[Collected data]
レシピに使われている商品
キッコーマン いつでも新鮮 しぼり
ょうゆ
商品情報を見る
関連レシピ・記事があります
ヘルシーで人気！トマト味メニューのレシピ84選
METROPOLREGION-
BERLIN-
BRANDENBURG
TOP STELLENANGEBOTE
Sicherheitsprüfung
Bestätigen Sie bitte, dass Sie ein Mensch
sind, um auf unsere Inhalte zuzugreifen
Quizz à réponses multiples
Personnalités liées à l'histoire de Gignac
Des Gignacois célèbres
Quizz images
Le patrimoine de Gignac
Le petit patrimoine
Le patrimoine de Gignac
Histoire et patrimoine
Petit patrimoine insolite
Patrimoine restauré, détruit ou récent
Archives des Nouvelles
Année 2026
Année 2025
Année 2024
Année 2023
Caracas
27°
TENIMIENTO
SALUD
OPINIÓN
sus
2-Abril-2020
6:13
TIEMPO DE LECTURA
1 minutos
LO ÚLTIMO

==

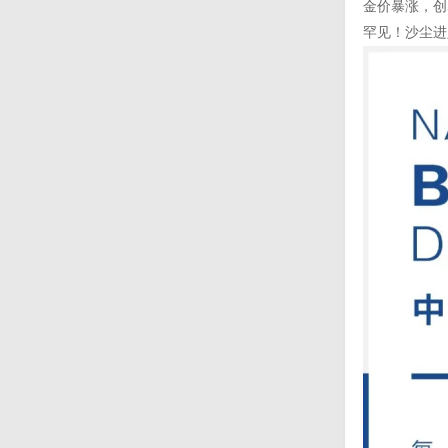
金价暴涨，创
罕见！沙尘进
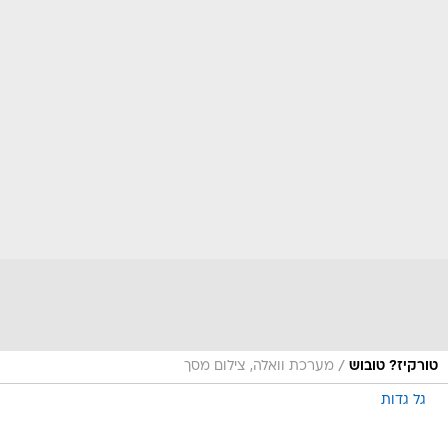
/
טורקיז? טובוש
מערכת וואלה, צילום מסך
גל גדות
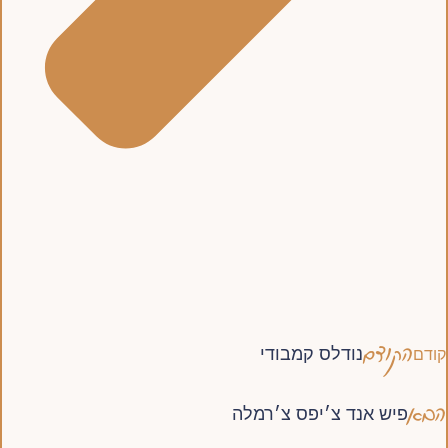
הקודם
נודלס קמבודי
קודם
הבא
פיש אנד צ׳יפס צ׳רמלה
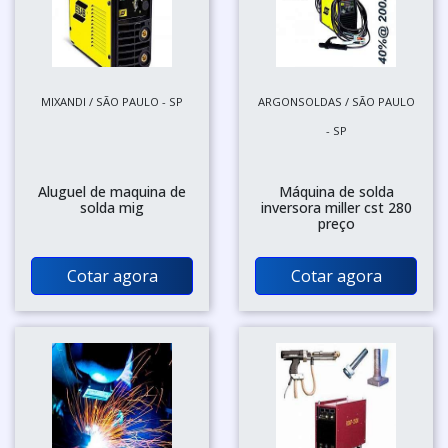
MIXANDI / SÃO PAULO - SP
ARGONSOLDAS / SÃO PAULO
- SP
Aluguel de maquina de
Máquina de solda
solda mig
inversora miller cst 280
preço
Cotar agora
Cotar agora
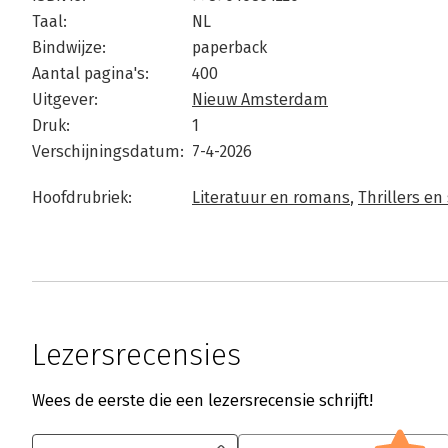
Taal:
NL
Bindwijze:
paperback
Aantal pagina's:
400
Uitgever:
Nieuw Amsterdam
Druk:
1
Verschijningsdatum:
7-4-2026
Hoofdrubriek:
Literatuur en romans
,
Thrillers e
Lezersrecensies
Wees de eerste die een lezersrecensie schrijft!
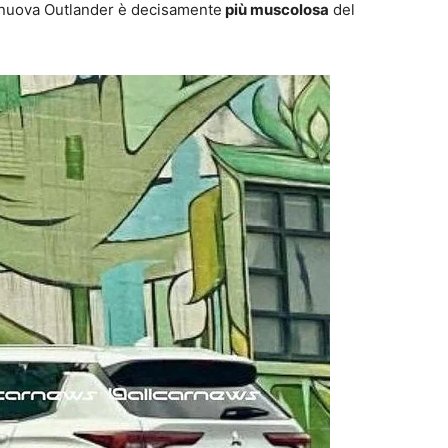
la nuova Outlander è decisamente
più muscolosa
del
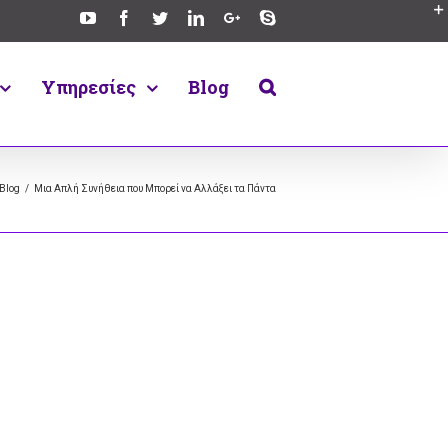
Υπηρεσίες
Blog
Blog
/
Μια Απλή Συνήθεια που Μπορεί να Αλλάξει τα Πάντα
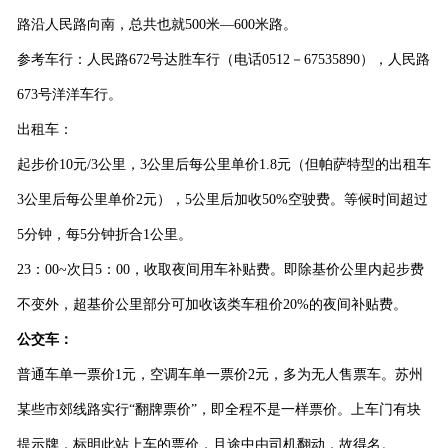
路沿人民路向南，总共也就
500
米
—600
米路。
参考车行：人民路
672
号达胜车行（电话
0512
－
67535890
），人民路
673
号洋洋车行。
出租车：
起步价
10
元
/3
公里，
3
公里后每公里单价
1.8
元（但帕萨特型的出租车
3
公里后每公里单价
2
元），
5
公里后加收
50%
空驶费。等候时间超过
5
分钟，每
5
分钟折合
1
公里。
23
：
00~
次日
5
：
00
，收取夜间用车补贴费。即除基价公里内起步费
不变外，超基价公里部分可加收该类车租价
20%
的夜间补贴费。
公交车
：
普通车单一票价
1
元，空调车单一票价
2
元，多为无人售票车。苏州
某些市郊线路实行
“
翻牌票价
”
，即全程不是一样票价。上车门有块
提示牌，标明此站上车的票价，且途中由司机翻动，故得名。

• TASK BRIEF: Among the lines above, find those with the word "Année". Copy them.

• SOLUTION TO THIS EXERCISE:
Année 2026
Année 2025
Année 2024
Année 2023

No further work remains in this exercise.